31 mar 2012

VIDEO: "R" Checking the reference values ("Y" Matrix).

30 mar 2012

Comparing Spectra with different math treatments

It is amazing the quantity of graphics you can develop with R, and how you can show and manage these graphics. Here in the same plot we compare the raw demo spectra, treated with MSC, SNV and with the first derivative (differences between consecutive data points). We can see how SNV and MSC look similar, but if you look to the Y axis, they are different.

In the first derivative spectra there is a big peak of noise at 1100 nm. At this wavelength the detector change from “Si” to “PbSn”, so the difference in absorbance’s is quite high (from 1098 to 1100), so we have to exclude this area if we develop the calibration with the full spectrum range.

Using: par(mfrow=c(2,2)) opens a window, where we plot our spectra with the four different treatments.

29 mar 2012

Dividing the Sample Set in two (Validation & Training)

We have in the Demo sample set “66” samples. In this post we´ll see one way to divide the set in two parts: one for “Validation” and another for Training or Calibration.

The selection will be random. And we are going to use the command: “sample”. I decided to select 10 samples for validation, and the rest for training.

demo_raw_val<-demo_raw[sample(66,10),]

If you repeat this sentence several times, you will get different sets every time.

In my case the samples selected are:

Samples: 25,50,8,49,39,12,16,63,35 y 41

These samples are in rows, and we have to create a training set removing them:

demo_raw_train<-demo_raw[c(-25,-50,-8,-49,-39,-12,-16,-63,-35,-41),]

We will create the same sample sets for the other data frame with math treatments:

demo_msc_train<-demo_msc[c(-25,-50,-8,-49,-39,-12,-16,-63,-35,-41),]

demo_snv_train<-demo_snv[c(-25,-50,-8,-49,-39,-12,-16,-63,-35,-41),]

demo_msc_val<-demo_msc[c(25,50,8,49,39,12,16,63,35,41),]

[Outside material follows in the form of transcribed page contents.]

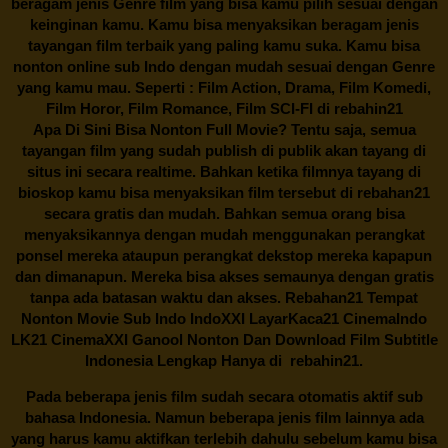
beragam jenis Genre film yang bisa kamu pilih sesuai dengan
keinginan kamu. Kamu bisa menyaksikan beragam jenis
tayangan film terbaik yang paling kamu suka. Kamu bisa
nonton online sub Indo dengan mudah sesuai dengan Genre
yang kamu mau. Seperti : Film Action, Drama, Film Komedi,
Film Horor, Film Romance, Film SCI-FI di
rebahin21
Apa Di Sini Bisa Nonton Full Movie? Tentu saja, semua
tayangan film yang sudah publish di publik akan tayang di
situs ini secara realtime. Bahkan ketika filmnya tayang di
bioskop kamu bisa menyaksikan film tersebut di
rebahan21
secara gratis dan mudah. Bahkan semua orang bisa
menyaksikannya dengan mudah menggunakan perangkat
ponsel mereka ataupun perangkat dekstop mereka kapapun
dan dimanapun. Mereka bisa akses semaunya dengan gratis
tanpa ada batasan waktu dan akses.
Rebahan21
Tempat
Nonton Movie Sub Indo IndoXXI LayarKaca21 CinemaIndo
LK21 CinemaXXI Ganool Nonton Dan Download Film Subtitle
Indonesia Lengkap Hanya di
rebahin21.
Pada beberapa jenis film sudah secara otomatis aktif sub
bahasa Indonesia. Namun beberapa jenis film lainnya ada
yang harus kamu aktifkan terlebih dahulu sebelum kamu bisa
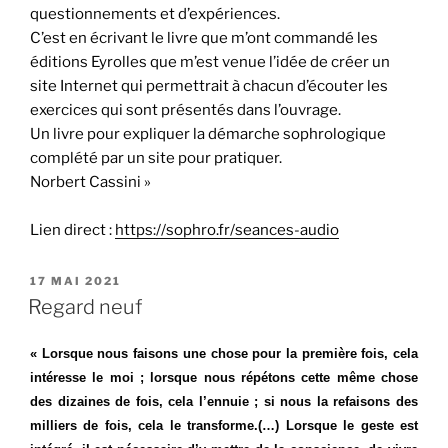
questionnements et d’expériences.
C’est en écrivant le
livre
que m’ont commandé les
éditions Eyrolles que m’est venue l’idée de créer un
site Internet qui permettrait à chacun d’écouter les
exercices qui sont présentés dans l’ouvrage.
Un livre pour expliquer la démarche sophrologique
complété par un site pour pratiquer.
Norbert Cassini »
Lien direct :
https://sophro.fr/seances-audio
PUBLIÉ
17 MAI 2021
LE
Regard neuf
« Lorsque nous faisons une chose pour la première fois, cela
intéresse le moi ; lorsque nous répétons cette même chose
des dizaines de fois, cela l’ennuie ; si nous la refaisons des
milliers de fois, cela le transforme.(…) Lorsque le geste est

demo_snv_val<-demo_msc[c(25,50,8,49,39,12,16,63,35,41),]

It is important to look to the summary of the sample sets to check and compare the statistics for the different constituents.

Or to look to the distribution plots, like in this case for moisture:

28 mar 2012

SCRIPT for NIR "DEMO" Tutorial - 001

########### RAW NIR Demo Data##################################

demo<-read.table("demo.txt",header=TRUE)

VIS<-demo[,6:355]

VIS<-as.matrix(VIS)

NIR<-demo[,356:1055]

NIR<-as.matrix(NIR)

ALL<-demo[,6:1055]

ALL<-as.matrix(ALL)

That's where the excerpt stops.